* [Exercise brief]: Will you write out the data exactly, excluding every picture?
• • • • •
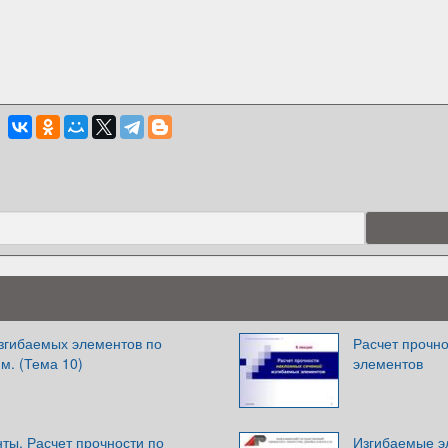
изгибаемых элементов по
Расчет прочн
м. (Тема 10)
элементов
ты. Расчет прочности по
Изгибаемые э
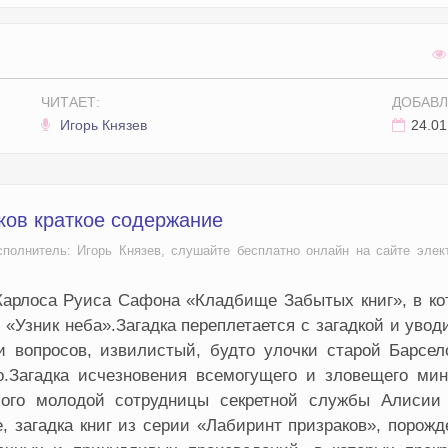
ЧИТАЕТ:
ДОБАВЛ
Игорь Князев
24.01
ков краткое содержание
сполнитель: Игорь Князев, слушайте бесплатно онлайн на сайте элек
Карлоса Руиса Сафона «Кладбище Забытых книг», в ко
 «Узник неба».Загадка переплетается с загадкой и увод
 вопросов, извилистый, будто улочки старой Барсел
но.Загадка исчезновения всемогущего и зловещего ми
ого молодой сотрудницы секретной службы Алисии 
 загадка книг из серии «Лабиринт призраков», порож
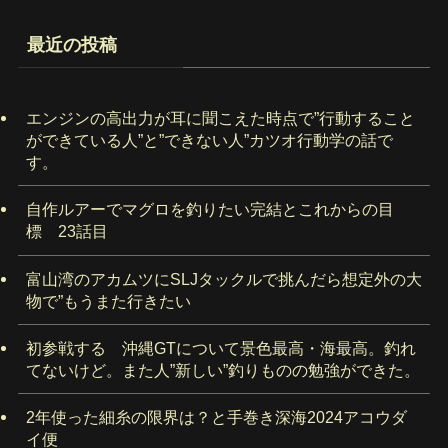
最近の投稿
エンジンの高出力が耳に聞こえた時点で”行動すること
ができている人”と”できない人”カツオ行動学の話で
す。
自作ルアーでマグロを釣りたい完結とこれからの目
標 23話目
富山湾のアカムツにSLJタックルで挑んだら想定外の大
物で”もうまた行きたい
初参戦する 沖縄GTについて景色最高・海最高。釣れ
てないけど。また人”新しい”釣りものの勉強ができた。
2年使った細糸の限界は？と手巻き深海2024アコウダ
イ便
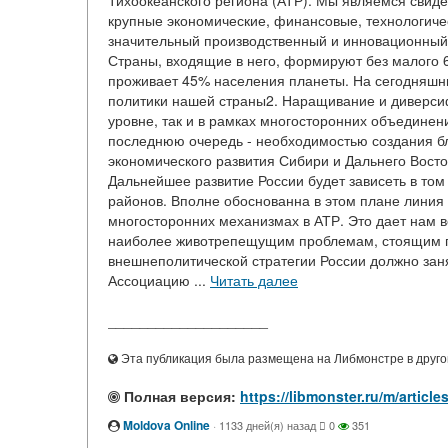
Тихоокеанского региона (АТР). Мы являемся свиде
крупные экономические, финансовые, технологичес
значительный производственный и инновационный 
Страны, входящие в него, формируют без малого 
проживает 45% населения планеты. На сегодняшни
политики нашей страны2. Наращивание и диверсиф
уровне, так и в рамках многосторонних объедине
последнюю очередь - необходимостью создания бл
экономического развития Сибири и Дальнего Восто
Дальнейшее развитие России будет зависеть в том
районов. Вполне обоснованна в этом плане линия 
многосторонних механизмах в АТР. Это дает нам 
наиболее животрепещущим проблемам, стоящим пе
внешнеполитической стратегии России должно заня
Ассоциацию ...
Читать далее
____________________
Эта публикация была размещена на Либмонстре в другой
Полная версия:
https://libmonster.ru/m/artic
Moldova Online
·
1133 дней(я) назад
0
351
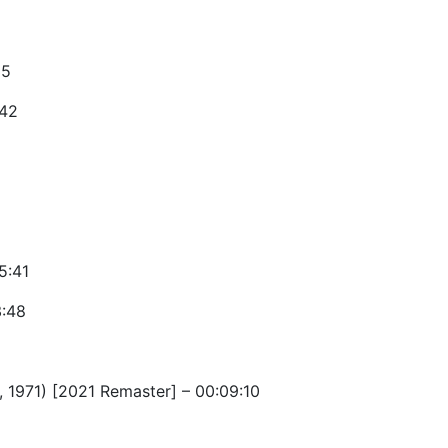
35
:42
5:41
3:48
, 1971) [2021 Remaster] – 00:09:10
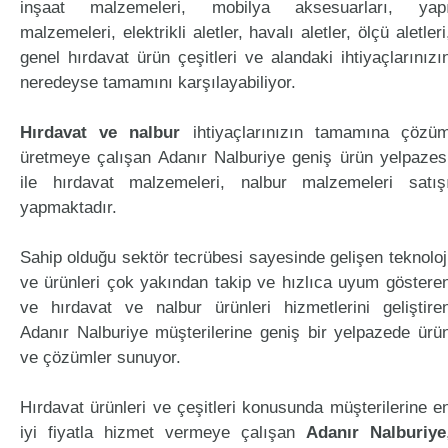
inşaat malzemeleri, mobilya aksesuarları, yap
malzemeleri, elektrikli aletler, havalı aletler, ölçü aletleri
genel hırdavat ürün çeşitleri ve alandaki ihtiyaçlarınızı
neredeyse tamamını karşılayabiliyor.
Hırdavat ve nalbur
ihtiyaçlarınızın tamamına çözü
üretmeye çalışan Adanır Nalburiye geniş ürün yelpazes
ile hırdavat malzemeleri, nalbur malzemeleri satış
yapmaktadır.
Sahip olduğu sektör tecrübesi sayesinde gelişen teknoloj
ve ürünleri çok yakından takip ve hızlıca uyum göstere
ve hırdavat ve nalbur ürünleri hizmetlerini geliştire
Adanır Nalburiye müşterilerine geniş bir yelpazede ürü
ve çözümler sunuyor.
Hırdavat ürünleri ve çeşitleri konusunda müşterilerine e
iyi fiyatla hizmet vermeye çalışan
Adanır Nalburiye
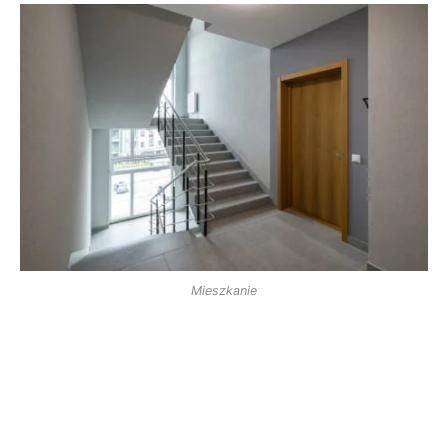
Mieszkanie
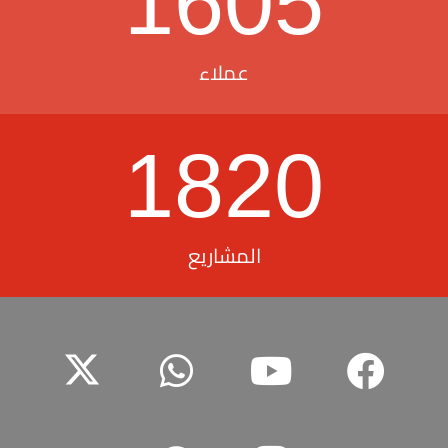
1605
عملاء
1820
المشاريع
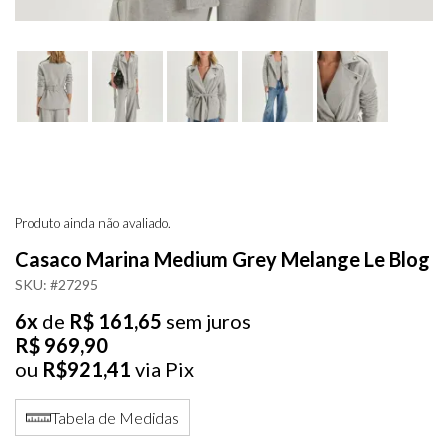
Produto ainda não avaliado.
Casaco Marina Medium Grey Melange Le Blog
SKU: #27295
6x
de
R$ 161,65
sem juros
R$ 969,90
ou
R$921,41
via Pix
Tabela de Medidas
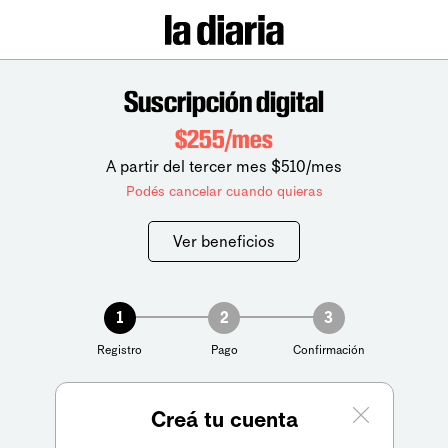
Suscripción digital
$255/mes
A partir del tercer mes $510/mes
Podés cancelar cuando quieras
Ver beneficios
1
2
3
Registro
Pago
Confirmación
Creá tu cuenta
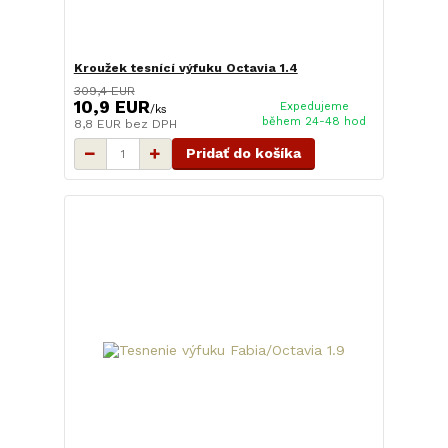
Kroužek tesnící výfuku Octavia 1.4
309,4 EUR
10,9 EUR
Expedujeme
/
ks
během 24-48 hod
8,8 EUR
bez DPH
Pridať do košíka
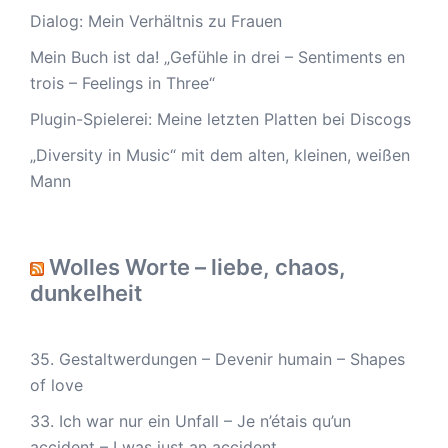
Dialog: Mein Verhältnis zu Frauen
Mein Buch ist da! „Gefühle in drei – Sentiments en
trois – Feelings in Three“
Plugin-Spielerei: Meine letzten Platten bei Discogs
„Diversity in Music“ mit dem alten, kleinen, weißen
Mann
Wolles Worte – liebe, chaos,
dunkelheit
35. Gestaltwerdungen – Devenir humain – Shapes
of love
33. Ich war nur ein Unfall – Je n’étais qu’un
accident – I was just an accident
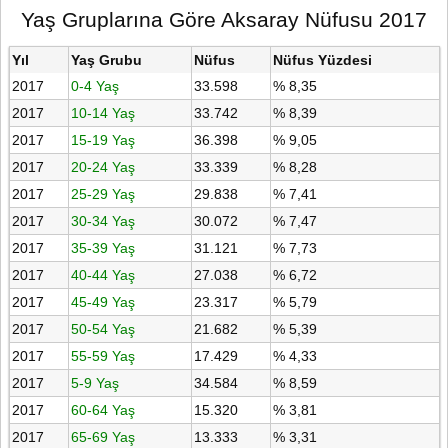
Yaş Gruplarına Göre Aksaray Nüfusu 2017
Yıl
Yaş Grubu
Nüfus
Nüfus Yüzdesi
2017
0-4 Yaş
33.598
% 8,35
2017
10-14 Yaş
33.742
% 8,39
2017
15-19 Yaş
36.398
% 9,05
2017
20-24 Yaş
33.339
% 8,28
2017
25-29 Yaş
29.838
% 7,41
2017
30-34 Yaş
30.072
% 7,47
2017
35-39 Yaş
31.121
% 7,73
2017
40-44 Yaş
27.038
% 6,72
2017
45-49 Yaş
23.317
% 5,79
2017
50-54 Yaş
21.682
% 5,39
2017
55-59 Yaş
17.429
% 4,33
2017
5-9 Yaş
34.584
% 8,59
2017
60-64 Yaş
15.320
% 3,81
2017
65-69 Yaş
13.333
% 3,31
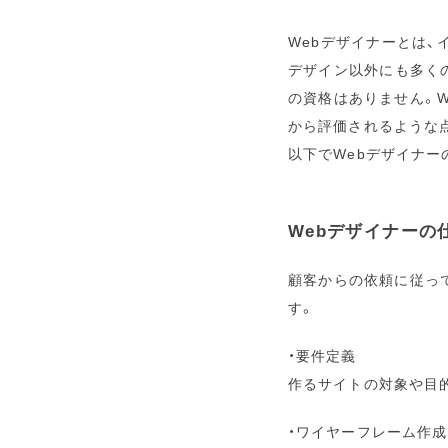
Webデザイナーとは、
デザイン以外にも多く
の資格はありません。
から評価されるような
以下でWebデザイナー
Webデザイナーの
顧客からの依頼に従っ
す。
・要件定義
作るサイトの対象や目
・ワイヤーフレーム作成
• • • • •
* [The answer]:
изгибаемых элементов по
Расчет прочн
м. (Тема 10)
элементов
ты. Расчет прочности по
Изгибаемые э
ЧИТАЕТ:
ДОБАВЛ
Игорь Князев
24.01
ков краткое содержание
сполнитель: Игорь Князев, слушайте бесплатно онлайн на сайте элек
Карлоса Руиса Сафона «Кладбище Забытых книг», в ко
 «Узник неба».Загадка переплетается с загадкой и увод
 вопросов, извилистый, будто улочки старой Барсел
но.Загадка исчезновения всемогущего и зловещего ми
ого молодой сотрудницы секретной службы Алисии 
 загадка книг из серии «Лабиринт призраков», порож
最近の投稿
エンジンの高出力が耳に聞こえた時点で”行動すること
ができている人”と”できない人”カツオ行動学の話で
す。
自作ルアーでマグロを釣りたい完結とこれからの目
標 23話目
富山湾のアカムツにSLJタックルで挑んだら想定外の大
物で”もうまた行きたい
初参戦する 沖縄GTについて景色最高・海最高。釣れ
てないけど。また人”新しい”釣りものの勉強ができた。
2年使った細糸の限界は？と手巻き深海2024アコウダ
イ便
Тихоокеанского региона (АТР). Мы являемся свиде
крупные экономические, финансовые, технологичес
значительный производственный и инновационный 
Страны, входящие в него, формируют без малого 
проживает 45% населения планеты. На сегодняшни
политики нашей страны2. Наращивание и диверсиф
уровне, так и в рамках многосторонних объедине
последнюю очередь - необходимостью создания бл
экономического развития Сибири и Дальнего Восто
Дальнейшее развитие России будет зависеть в том
районов. Вполне обоснованна в этом плане линия 
многосторонних механизмах в АТР. Это дает нам 
наиболее животрепещущим проблемам, стоящим пе
внешнеполитической стратегии России должно заня
Ассоциацию ...
Читать далее
____________________
Эта публикация была размещена на Либмонстре в другой
Полная версия:
https://libmonster.ru/m/artic
Moldova Online
·
1133 дней(я) назад
0
351
35
:42
5:41
3:48
, 1971) [2021 Remaster] – 00:09:10
inşaat malzemeleri, mobilya aksesuarları, yap
malzemeleri, elektrikli aletler, havalı aletler, ölçü aletleri
genel hırdavat ürün çeşitleri ve alandaki ihtiyaçlarınızı
neredeyse tamamını karşılayabiliyor.
Hırdavat ve nalbur
ihtiyaçlarınızın tamamına çözü
üretmeye çalışan Adanır Nalburiye geniş ürün yelpazes
ile hırdavat malzemeleri, nalbur malzemeleri satış
yapmaktadır.
Sahip olduğu sektör tecrübesi sayesinde gelişen teknoloj
ve ürünleri çok yakından takip ve hızlıca uyum göstere
ve hırdavat ve nalbur ürünleri hizmetlerini geliştire
Adanır Nalburiye müşterilerine geniş bir yelpazede ürü
ve çözümler sunuyor.
Hırdavat ürünleri ve çeşitleri konusunda müşterilerine e
iyi fiyatla hizmet vermeye çalışan
Adanır Nalburiye
Mieszkanie
1605
عملاء
1820
المشاريع
Produto ainda não avaliado.
Casaco Marina Medium Grey Melange Le Blog
SKU: #27295
6x
de
R$ 161,65
sem juros
R$ 969,90
ou
R$921,41
via Pix
Tabela de Medidas
Suscripción digital
$255/mes
A partir del tercer mes $510/mes
Podés cancelar cuando quieras
Ver beneficios
1
2
3
Registro
Pago
Confirmación
Creá tu cuenta
Kroužek tesnící výfuku Octavia 1.4
309,4 EUR
10,9 EUR
Expedujeme
/
ks
během 24-48 hod
8,8 EUR
bez DPH
Pridať do košíka
Dialog: Mein Verhältnis zu Frauen
Mein Buch ist da! „Gefühle in drei – Sentiments en
trois – Feelings in Three“
Plugin-Spielerei: Meine letzten Platten bei Discogs
„Diversity in Music“ mit dem alten, kleinen, weißen
Mann
Wolles Worte – liebe, chaos,
dunkelheit
35. Gestaltwerdungen – Devenir humain – Shapes
of love
33. Ich war nur ein Unfall – Je n’étais qu’un
accident – I was just an accident
Yaş Gruplarına Göre Aksaray Nüfusu 2017
Yıl
Yaş Grubu
Nüfus
Nüfus Yüzdesi
2017
0-4 Yaş
33.598
% 8,35
2017
10-14 Yaş
33.742
% 8,39
2017
15-19 Yaş
36.398
% 9,05
2017
20-24 Yaş
33.339
% 8,28
2017
25-29 Yaş
29.838
% 7,41
2017
30-34 Yaş
30.072
% 7,47
2017
35-39 Yaş
31.121
% 7,73
2017
40-44 Yaş
27.038
% 6,72
2017
45-49 Yaş
23.317
% 5,79
2017
50-54 Yaş
21.682
% 5,39
2017
55-59 Yaş
17.429
% 4,33
2017
5-9 Yaş
34.584
% 8,59
2017
60-64 Yaş
15.320
% 3,81
2017
65-69 Yaş
13.333
% 3,31
Webデザイナーとは、
デザイン以外にも多く
の資格はありません。
から評価されるような
以下でWebデザイナー
Webデザイナーの
顧客からの依頼に従っ
す。
・要件定義
作るサイトの対象や目
・ワイヤーフレーム作成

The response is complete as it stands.